====== Data shown ======

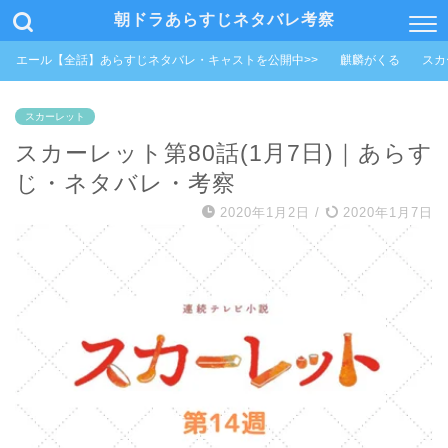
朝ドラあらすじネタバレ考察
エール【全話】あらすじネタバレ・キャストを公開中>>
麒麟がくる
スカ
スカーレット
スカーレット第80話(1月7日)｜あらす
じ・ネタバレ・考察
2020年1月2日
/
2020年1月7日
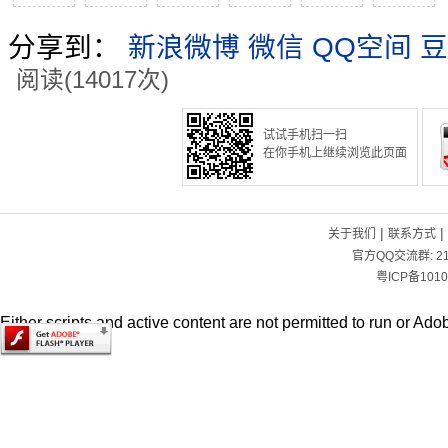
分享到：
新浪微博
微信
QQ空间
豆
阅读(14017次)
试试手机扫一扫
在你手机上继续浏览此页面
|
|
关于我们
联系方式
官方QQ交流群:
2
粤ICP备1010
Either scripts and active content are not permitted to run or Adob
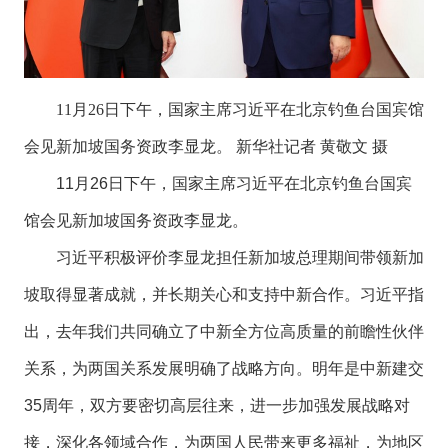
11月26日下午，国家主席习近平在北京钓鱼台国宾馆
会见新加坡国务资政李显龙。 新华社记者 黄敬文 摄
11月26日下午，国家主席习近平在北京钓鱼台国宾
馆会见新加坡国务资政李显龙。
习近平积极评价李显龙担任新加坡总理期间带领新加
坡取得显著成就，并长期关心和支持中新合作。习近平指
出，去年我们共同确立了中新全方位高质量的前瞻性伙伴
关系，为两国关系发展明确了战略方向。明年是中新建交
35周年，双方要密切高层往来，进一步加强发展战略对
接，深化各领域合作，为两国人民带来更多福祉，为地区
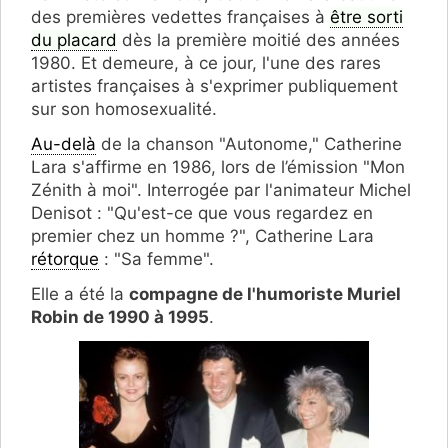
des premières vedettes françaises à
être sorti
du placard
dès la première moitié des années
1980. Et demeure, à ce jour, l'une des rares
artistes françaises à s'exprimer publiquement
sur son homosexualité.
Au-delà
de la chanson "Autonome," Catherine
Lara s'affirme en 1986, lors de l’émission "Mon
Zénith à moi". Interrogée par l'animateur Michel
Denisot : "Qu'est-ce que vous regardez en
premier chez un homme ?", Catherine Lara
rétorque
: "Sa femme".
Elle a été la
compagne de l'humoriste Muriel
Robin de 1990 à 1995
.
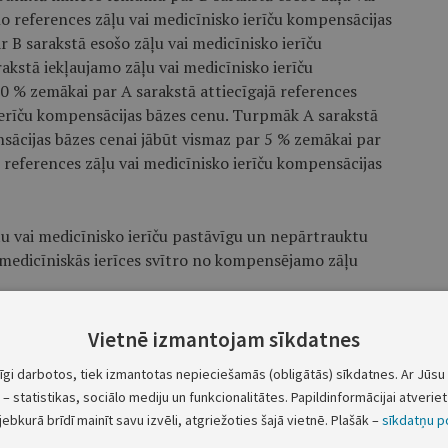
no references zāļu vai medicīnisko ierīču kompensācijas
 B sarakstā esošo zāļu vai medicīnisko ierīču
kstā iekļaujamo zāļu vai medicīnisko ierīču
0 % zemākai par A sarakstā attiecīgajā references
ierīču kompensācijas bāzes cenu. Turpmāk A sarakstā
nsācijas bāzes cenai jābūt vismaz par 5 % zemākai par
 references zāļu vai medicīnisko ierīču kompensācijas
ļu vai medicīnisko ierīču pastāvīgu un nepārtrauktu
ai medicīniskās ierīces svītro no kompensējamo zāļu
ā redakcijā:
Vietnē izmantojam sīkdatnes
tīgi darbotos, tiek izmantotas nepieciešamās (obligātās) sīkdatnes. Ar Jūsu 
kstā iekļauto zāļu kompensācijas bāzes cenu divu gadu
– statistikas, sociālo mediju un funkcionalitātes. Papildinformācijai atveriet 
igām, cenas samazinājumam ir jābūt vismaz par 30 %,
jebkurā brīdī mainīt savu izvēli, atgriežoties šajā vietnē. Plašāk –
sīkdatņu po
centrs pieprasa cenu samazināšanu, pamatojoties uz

======

What the task asks.
Scan the records above, then copy out each line that mentions "françaises".

Exercise solution.
des premières vedettes françaises à
artistes françaises à s'exprimer publiquement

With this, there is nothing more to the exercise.